(Data records)
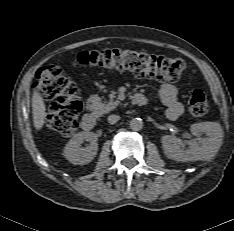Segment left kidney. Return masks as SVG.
<instances>
[{"instance_id":"obj_1","label":"left kidney","mask_w":234,"mask_h":231,"mask_svg":"<svg viewBox=\"0 0 234 231\" xmlns=\"http://www.w3.org/2000/svg\"><path fill=\"white\" fill-rule=\"evenodd\" d=\"M191 133L197 138L189 142V148L184 150L170 135L161 138L165 155L178 162L210 159L220 149L223 141V130L215 122H201L191 125ZM205 134L207 137H201Z\"/></svg>"}]
</instances>
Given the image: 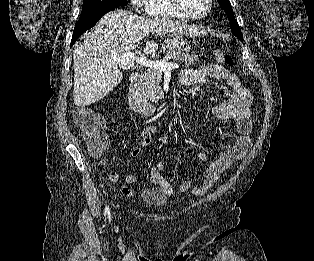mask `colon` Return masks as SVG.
I'll return each instance as SVG.
<instances>
[{
  "label": "colon",
  "mask_w": 314,
  "mask_h": 261,
  "mask_svg": "<svg viewBox=\"0 0 314 261\" xmlns=\"http://www.w3.org/2000/svg\"><path fill=\"white\" fill-rule=\"evenodd\" d=\"M214 55L217 60L228 66L235 64L233 56L226 49H217ZM73 118L76 125L81 129L89 152L93 156H99L108 149V138L101 130L103 117L98 112L89 108H77L73 113Z\"/></svg>",
  "instance_id": "colon-1"
}]
</instances>
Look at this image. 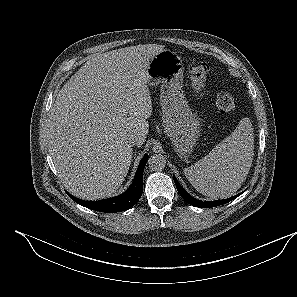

REQUIRED ACTION: Determine the number of lines in the data above that include the word "label", then answer with that number alone.

RESPONSE TO THIS EXERCISE: 2